あの時、死を覚悟して準備をしていれば、ペッパーやモーガンにもっと色々なことを遺して逝けたのではないかと。いや、絶対に死なないように対策を練れたのではないかと。
「ペッパー、本当にすまなかった」
再び頭を下げたトニーに、顔を上げたペッパーは首を振った。
「トニー、お願いだからもう二度と謝らないで。あなたは何も悪いことはしていないわ。あの時、世界を救うのはあなたしかできなかったわ。

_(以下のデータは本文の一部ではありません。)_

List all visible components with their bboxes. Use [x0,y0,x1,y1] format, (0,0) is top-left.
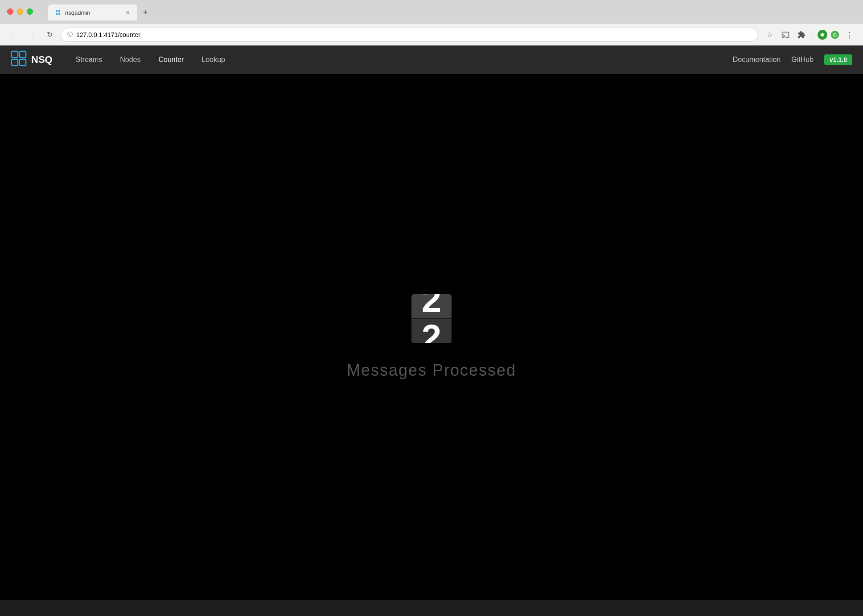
svg-rect-7 [20,51,26,57]
nav-github-link[interactable]: GitHub [791,56,814,64]
tab-close-button[interactable]: ✕ [124,9,131,16]
svg-rect-8 [12,59,18,66]
menu-button[interactable]: ⋮ [842,28,856,41]
toolbar-divider [813,30,813,40]
nav-documentation-link[interactable]: Documentation [733,56,781,64]
nav-link-lookup[interactable]: Lookup [193,45,234,74]
messages-processed-label: Messages Processed [347,361,516,380]
nav-right: Documentation GitHub v1.1.0 [733,54,852,65]
nav-links: Streams Nodes Counter Lookup [67,45,733,74]
cast-button[interactable] [779,28,792,41]
svg-rect-2 [56,13,58,15]
lock-icon: ⓘ [67,31,73,38]
maximize-button[interactable] [27,8,33,15]
browser-tab[interactable]: nsqadmin ✕ [48,4,137,21]
evernote-extension-icon[interactable] [818,30,827,40]
bookmark-button[interactable]: ☆ [763,28,776,41]
flip-counter: 2 2 [411,294,452,343]
svg-text:G: G [833,32,837,37]
svg-rect-9 [20,59,26,66]
digit-bottom-number: 2 [422,320,442,343]
url-display: 127.0.0.1:4171/counter [76,31,140,38]
app-logo[interactable]: NSQ [11,50,53,69]
close-button[interactable] [7,8,13,15]
traffic-lights [7,8,33,15]
version-badge: v1.1.0 [824,54,852,65]
digit-top: 2 [411,294,452,319]
nav-link-counter[interactable]: Counter [150,45,193,74]
new-tab-button[interactable]: + [139,6,152,19]
svg-rect-1 [58,10,60,12]
browser-chrome: nsqadmin ✕ + ← → ↻ ⓘ 127.0.0.1:4171/coun… [0,0,863,45]
tab-favicon-icon [54,9,62,16]
nav-link-nodes[interactable]: Nodes [111,45,149,74]
app-content: 2 2 Messages Processed [0,74,863,600]
svg-rect-0 [56,10,58,12]
app-logo-text: NSQ [31,54,53,66]
svg-rect-6 [12,51,18,57]
nsq-logo-icon [11,50,27,69]
forward-button[interactable]: → [25,28,38,41]
browser-toolbar: ← → ↻ ⓘ 127.0.0.1:4171/counter ☆ [0,23,863,45]
browser-titlebar: nsqadmin ✕ + [0,0,863,23]
address-bar[interactable]: ⓘ 127.0.0.1:4171/counter [61,28,758,42]
app-navbar: NSQ Streams Nodes Counter Lookup Documen… [0,45,863,74]
back-button[interactable]: ← [7,28,21,41]
svg-rect-3 [58,13,60,15]
reload-button[interactable]: ↻ [43,28,56,41]
counter-digit: 2 2 [411,294,452,343]
toolbar-actions: ☆ G ⋮ [763,28,856,41]
digit-top-number: 2 [422,294,442,318]
tab-bar: nsqadmin ✕ + [41,4,159,21]
extensions-button[interactable] [795,28,808,41]
minimize-button[interactable] [17,8,23,15]
another-extension-icon[interactable]: G [830,30,840,40]
digit-bottom: 2 [411,319,452,343]
tab-title: nsqadmin [65,9,90,16]
nav-link-streams[interactable]: Streams [67,45,111,74]
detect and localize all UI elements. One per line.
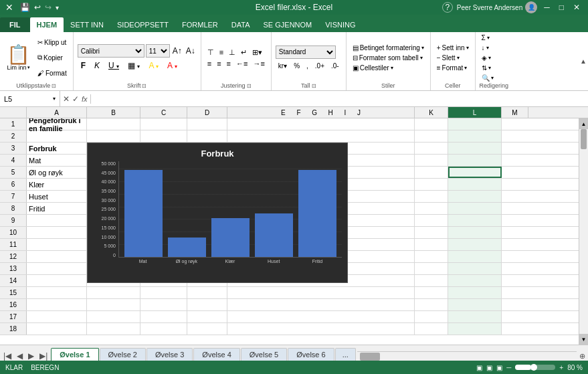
cell-b1[interactable] (87, 118, 140, 130)
cell-l15[interactable] (448, 287, 502, 298)
cell-a10[interactable] (27, 227, 87, 238)
col-header-e[interactable]: E F G H I J (227, 107, 415, 118)
view-page-break-button[interactable]: ▣ (496, 364, 502, 371)
sheet-tab-6[interactable]: Øvelse 6 (288, 348, 334, 361)
cell-a11[interactable] (27, 239, 87, 250)
zoom-increase-button[interactable]: + (559, 364, 563, 371)
close-button[interactable]: ✕ (571, 3, 583, 12)
align-top-button[interactable]: ⊤ (205, 48, 216, 58)
zoom-slider[interactable] (515, 365, 555, 370)
number-format-select[interactable]: Standard (276, 45, 336, 59)
cell-m5[interactable] (502, 167, 528, 178)
indent-increase-button[interactable]: →≡ (251, 59, 266, 68)
name-box[interactable]: L5 ▾ (0, 91, 60, 106)
cell-a14[interactable] (27, 275, 87, 286)
sheet-tab-more[interactable]: ... (335, 348, 356, 361)
cell-l1[interactable] (448, 118, 502, 130)
tab-sett-inn[interactable]: SETT INN (64, 17, 110, 32)
col-header-d[interactable]: D (187, 107, 227, 118)
sheet-tab-2[interactable]: Øvelse 2 (100, 348, 146, 361)
underline-button[interactable]: U ▾ (105, 60, 122, 72)
tab-sideoppsett[interactable]: SIDEOPPSETT (110, 17, 175, 32)
cell-a15[interactable] (27, 287, 87, 298)
paste-button[interactable]: 📋 Lim inn ▾ (3, 33, 34, 82)
scroll-up-button[interactable]: ▲ (579, 118, 588, 129)
font-size-select[interactable]: 11 (146, 44, 170, 58)
zoom-decrease-button[interactable]: ─ (506, 364, 511, 371)
cell-m6[interactable] (502, 179, 528, 190)
cell-d16[interactable] (187, 299, 227, 310)
cell-m11[interactable] (502, 239, 528, 250)
wrap-text-button[interactable]: ↵ (239, 48, 249, 58)
font-color-button[interactable]: A ▾ (164, 60, 181, 72)
cell-d1[interactable] (187, 118, 227, 130)
cell-m17[interactable] (502, 311, 528, 322)
cell-d18[interactable] (187, 323, 227, 335)
cell-ef18[interactable] (227, 323, 415, 335)
cell-m1[interactable] (502, 118, 528, 130)
cell-a13[interactable] (27, 263, 87, 274)
tab-formler[interactable]: FORMLER (175, 17, 225, 32)
view-layout-button[interactable]: ▣ (486, 364, 492, 371)
cell-k1[interactable] (415, 118, 448, 130)
cell-k15[interactable] (415, 287, 448, 298)
clear-button[interactable]: ◈ ▾ (480, 54, 509, 62)
cell-c1[interactable] (140, 118, 187, 130)
cell-k4[interactable] (415, 155, 448, 166)
cell-k2[interactable] (415, 130, 448, 142)
qat-dropdown-icon[interactable]: ▾ (56, 4, 59, 11)
font-name-select[interactable]: Calibri (78, 44, 144, 58)
horizontal-scrollbar[interactable] (357, 351, 577, 361)
alignment-expand-icon[interactable]: ⊡ (247, 83, 252, 89)
percent-button[interactable]: % (291, 61, 302, 71)
cell-c2[interactable] (140, 130, 187, 142)
cell-l13[interactable] (448, 263, 502, 274)
align-middle-button[interactable]: ≡ (217, 48, 225, 58)
col-header-a[interactable]: A (27, 107, 87, 118)
cell-l16[interactable] (448, 299, 502, 310)
cell-a5[interactable]: Øl og røyk (27, 167, 87, 178)
formula-function-button[interactable]: fx (82, 95, 88, 103)
col-header-c[interactable]: C (140, 107, 187, 118)
cell-k18[interactable] (415, 323, 448, 335)
fill-color-button[interactable]: A ▾ (145, 60, 162, 72)
number-expand-icon[interactable]: ⊡ (312, 83, 316, 89)
tab-fil[interactable]: FIL (0, 17, 30, 32)
format-as-table-button[interactable]: ⊟ Formater som tabell ▾ (351, 54, 426, 62)
cell-k3[interactable] (415, 143, 448, 154)
scroll-down-button[interactable]: ▼ (579, 334, 588, 345)
cell-a17[interactable] (27, 311, 87, 322)
fill-button[interactable]: ↓ ▾ (480, 43, 509, 52)
cell-k6[interactable] (415, 179, 448, 190)
sheet-nav-next-button[interactable]: ▶ (26, 351, 36, 361)
delete-button[interactable]: − Slett ▾ (435, 54, 471, 62)
decimal-decrease-button[interactable]: .0- (328, 61, 342, 71)
tab-hjem[interactable]: HJEM (30, 17, 64, 32)
add-sheet-button[interactable]: ⊕ (577, 352, 588, 361)
merge-button[interactable]: ⊞▾ (250, 48, 264, 58)
scroll-thumb[interactable] (581, 129, 587, 149)
cell-c15[interactable] (140, 287, 187, 298)
cell-m4[interactable] (502, 155, 528, 166)
cell-a18[interactable] (27, 323, 87, 335)
cell-styles-button[interactable]: ▣ Cellestiler ▾ (351, 64, 426, 72)
cell-ef2[interactable] (227, 130, 415, 142)
cell-l18[interactable] (448, 323, 502, 335)
conditional-format-button[interactable]: ▤ Betinget formatering ▾ (351, 43, 426, 52)
clipboard-expand-icon[interactable]: ⊡ (52, 83, 56, 89)
cell-c16[interactable] (140, 299, 187, 310)
sheet-nav-first-button[interactable]: |◀ (1, 351, 13, 361)
tab-se-gjennom[interactable]: SE GJENNOM (257, 17, 319, 32)
cell-c18[interactable] (140, 323, 187, 335)
find-select-button[interactable]: 🔍 ▾ (480, 74, 509, 82)
formula-cancel-button[interactable]: ✕ (63, 94, 70, 104)
zoom-slider-thumb[interactable] (530, 364, 537, 371)
cell-ef1[interactable] (227, 118, 415, 130)
cell-d17[interactable] (187, 311, 227, 322)
insert-button[interactable]: + Sett inn ▾ (435, 43, 471, 52)
border-button[interactable]: ▦ ▾ (124, 60, 143, 72)
cell-d2[interactable] (187, 130, 227, 142)
sheet-tab-3[interactable]: Øvelse 3 (146, 348, 193, 361)
align-center-button[interactable]: ≡ (215, 59, 223, 68)
font-size-increase-icon[interactable]: A↑ (171, 45, 183, 57)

あなたは命をかけて、モーガンの未来を守ってくれたんだから…」
「ハニー、すまな……」
謝りかけたトニーの唇を、首を伸ばしたペッパーはキスで塞いだ。
「また謝ろうとしたでしょ?」
可愛らしく睨みつけたペッパーは、トニーの身体の上に座ると彼の頬を撫でた。
「あなたとまた触れ合えるなんて、本当に夢みたい。夢じゃないわよね?」
「ああ、夢ではない。自分でもまだ信じられないから、君が信じられないのは当たり前だな」
苦笑したトニーは、ペッパーの腰に手を添えると、Tシャツの下に手を滑らせた。
「ん……」
小さく吐息を吐いたペッパーはトニーの頬を包み込むとキスをした。舌を絡ませ貪るようなキスを続けながらも、トニーの手はペッパーの背中を撫で回している。
唇を離したペッパーは潤んだ瞳で夫を見つめた。
ポールとキスをしても、その先が欲しいとは一つも思わなかったのに、トニーにキスされるだけで、身体中が彼を求めて疼き始めた。
「トニー……」
妻のTシャツを脱がせたトニーは、自分も服を脱ぐと、ベッドに彼女を組み敷いた。そして首筋から胸元に唇を這わせると、赤い花を幾つも散らした。その間にも、トニーの指は全身を這い回り、その繊細な指使いに、ペッパーは甘い声を上げ始めた。
(あぁ…早くトニーが欲しい……)
トニーの腕をギュッと掴むと、彼も同じ思いだったのだろう。
「ペッパー、愛してる」
とびっきり甘い声で囁いたトニーは、ペッパーの中にゆっくりと入っていった。

5年ぶりのお互いの温もりに、2人はどうしようもない程感じていた。
泣きながらトニーの名を叫んだペッパーが、一段と甲高い声を上げると、トニーも妻の身体を抱きしめ中で果てた。
その瞬間、ペッパーは幸せすぎてどうしていいのか分からなくなった。涙が止まらなかった。もう二度愛し合うことなど出来ないと思っていたのに、奇跡が起こり、最愛の男性に抱きしめられているのだから…。

5年間の空白を埋めるように、その夜2人は何度も求めあった。